Performance Evaluation in Multimedia Retrieval
Loris Sauter, Ralph Gasser, Heiko Schuldt, Abraham Bernstein, Luca Rossetto
TL;DR
This work addresses the reproducibility and comparability challenges of multimedia retrieval evaluation by introducing a formal model with three phases (definition, execution, analysis) and a data-task-user pillar framework, enabling consistent treatment of both interactive and non-interactive settings. It formalizes task descriptions, relevance judgments, and evaluation templates, and defines task- and evaluation-level metrics to support rigorous analysis. The authors present the Distributed Retrieval Evaluation Server (DRES), an open-source, modular infrastructure (backend in Kotlin, frontend in TypeScript) that supports synchronous, asynchronous, distributed, and non-interactive evaluations through REST APIs and a flexible data model.

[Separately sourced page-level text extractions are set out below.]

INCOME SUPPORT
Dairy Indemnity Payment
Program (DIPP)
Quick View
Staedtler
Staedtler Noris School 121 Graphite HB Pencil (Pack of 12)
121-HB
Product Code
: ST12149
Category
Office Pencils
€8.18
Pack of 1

By mapping the model to real-world campaigns like VBS and LSC and detailing practical usage scenarios, the paper demonstrates how standardized evaluation can reduce hurdles, improve reproducibility, and scale large-scale multimedia retrieval experiments.
Abstract
Performance evaluation in multimedia retrieval, as in the information retrieval domain at large, relies heavily on retrieval experiments, employing a broad range of techniques and metrics. These can involve human-in-the-loop and machine-only settings for the retrieval process itself and the subsequent verification of results. Such experiments can be elaborate and use-case-specific, which can make them difficult to compare or replicate. In this paper, we present a formal model to express all relevant aspects of such retrieval experiments, as well as a flexible open-source evaluation infrastructure that implements the model. These contributions intend to make a step towards lowering the hurdles for conducting retrieval experiments and improving their reproducibility.